(Exercise inputs begins)
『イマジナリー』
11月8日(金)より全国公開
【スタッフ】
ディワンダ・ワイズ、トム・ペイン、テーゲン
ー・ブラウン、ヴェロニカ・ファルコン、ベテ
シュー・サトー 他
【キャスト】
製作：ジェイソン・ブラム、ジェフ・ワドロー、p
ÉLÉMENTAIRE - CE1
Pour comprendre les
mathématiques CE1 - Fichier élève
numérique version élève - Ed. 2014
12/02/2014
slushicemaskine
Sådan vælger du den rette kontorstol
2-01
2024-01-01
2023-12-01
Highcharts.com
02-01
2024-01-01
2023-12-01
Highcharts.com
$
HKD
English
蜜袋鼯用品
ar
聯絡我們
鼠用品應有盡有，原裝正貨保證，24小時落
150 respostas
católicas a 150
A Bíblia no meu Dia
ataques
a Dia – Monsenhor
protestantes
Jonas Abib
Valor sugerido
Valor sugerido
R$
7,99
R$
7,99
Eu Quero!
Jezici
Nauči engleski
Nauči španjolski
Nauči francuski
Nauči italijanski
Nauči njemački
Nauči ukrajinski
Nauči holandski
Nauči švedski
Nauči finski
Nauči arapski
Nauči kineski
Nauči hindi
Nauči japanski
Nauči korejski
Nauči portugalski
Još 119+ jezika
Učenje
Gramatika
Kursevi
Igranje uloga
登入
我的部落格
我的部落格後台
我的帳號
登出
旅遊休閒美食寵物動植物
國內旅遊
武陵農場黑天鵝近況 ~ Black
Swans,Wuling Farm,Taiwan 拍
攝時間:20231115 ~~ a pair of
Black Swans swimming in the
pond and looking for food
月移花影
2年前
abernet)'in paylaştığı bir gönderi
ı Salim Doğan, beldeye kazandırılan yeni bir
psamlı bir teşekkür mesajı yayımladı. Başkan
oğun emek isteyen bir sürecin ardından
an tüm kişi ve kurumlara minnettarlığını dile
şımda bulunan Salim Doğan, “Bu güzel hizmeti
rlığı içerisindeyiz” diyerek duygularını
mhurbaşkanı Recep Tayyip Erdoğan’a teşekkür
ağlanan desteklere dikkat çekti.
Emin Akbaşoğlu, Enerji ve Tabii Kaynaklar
(Exercise inputs ends)
What is required. Look through the entries above, and wherever a line holds the string "élève", copy it.

Result.
mathématiques CE1 - Fichier élève
numérique version élève - Ed. 2014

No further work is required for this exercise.